Les isoflavones de soja : le pouvoir des œstrogènes végétaux
Les isoflavones de soja sont des phyto-œstrogènes naturels dont la structure moléculaire est très proche de celle des œstrogènes humains. Elles peuvent se lier aux récepteurs d’œstrogènes dans l’organisme et exercer une action régulatrice bidirectionnelle : lorsque le taux d’œstrogènes est bas, elles le complètent ; lorsqu’il est élevé, elles l’attenuent. Des études suggèrent qu’un apport quotidien de 50 à 100 mg d’isoflavones de soja peut contribuer à soulager les bouffées de chaleur et les sueurs nocturnes.
Le soja et ses dérivés sont les principales sources d’isoflavones : 100 g de graines de soja en contiennent environ 128 mg, et 100 g de tofu environ 27 mg. Des aliments courants comme le lait de soja, le tofu, la peau de tofu et le tofu séché peuvent être consommés avec modération. Attention toutefois : bien que bénéfiques pour les femmes ménopausées, ils ne doivent pas être consommés en excès. L’idéal est de consommer une quantité de soja et dérivés équivalant à 50–100 g de graines de soja par jour.
Les fibres alimentaires : alliées de l’intestin et du contrôle du poids
Avec l’âge, le transit intestinal a tendance à ralentir, ce qui favorise la constipation. Les fibres alimentaires augmentent le volume des selles, stimulent le transit et aident à prévenir et soulager la constipation. Par ailleurs, les fibres ont un fort pouvoir rassasiant, ce qui réduit l’envie de consommer des aliments caloriques et facilite le contrôle du poids.

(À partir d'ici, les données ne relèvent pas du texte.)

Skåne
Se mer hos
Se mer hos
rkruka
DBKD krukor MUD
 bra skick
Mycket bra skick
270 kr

On distingue deux types de fibres : les fibres solubles et les fibres insolubles. Les fibres solubles, comme le bêta-glucane de l’avoine, forment un gel dans l’intestin qui ralentit la digestion des glucides et aide à stabiliser la glycémie après les repas. Les fibres insolubles, comme la cellulose présente dans les légumes, augmentent le volume des selles et favorisent le transit intestinal. À titre d’exemple, 100 g de flocons d’avoine contiennent environ 10,6 g de fibres, et une pomme avec sa peau de 100 g en apporte environ 2,4 g. Les femmes ménopausées devraient consommer entre 25 et 30 g de fibres par jour.

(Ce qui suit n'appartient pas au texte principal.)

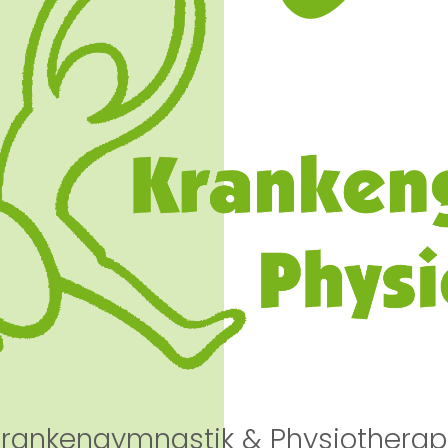
Physio-Fit 
rankengymnastik & Physiotherapi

Les oméga-3 : un bouclier pour la santé cardiovasculaire
La baisse des œstrogènes perturbe le métabolisme des lipides : le cholestérol LDL (« mauvais ») augmente tandis que le HDL (« bon ») diminue, ce qui accroît le risque de maladies cardiovasculaires. Les acides gras oméga-3 aident à réguler les lipides sanguins, réduisent l’inflammation et diminuent la viscosité du sang, offrant ainsi une protection précieuse pour le cœur et les vaisseaux.

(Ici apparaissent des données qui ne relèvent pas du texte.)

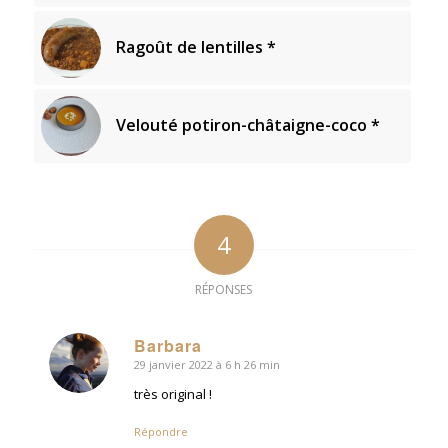
Ragoût de lentilles *
Velouté potiron-châtaigne-coco *
4
RÉPONSES
Barbara
29 janvier 2022 à 6 h 26 min
dit
:
très original !
Répondre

Les principaux oméga-3 sont l’acide eicosapentaénoïque (EPA) et l’acide docosahexaénoïque (DHA), présents en abondance dans les poissons gras comme le saumon, le thon et le cabillaud. 100 g de saumon contiennent environ 2,7 g d’oméga-3. Si l’on n’aime pas le poisson, on peut se tourner vers des aliments riches en acide alpha-linolénique (ALA), comme les graines de lin, les graines de chia et les noix. L’organisme peut convertir l’ALA en EPA et DHA, mais avec une efficacité relativement faible. En alternative, une supplémentation en huile de poisson peut être envisagée, toujours sous contrôle médical.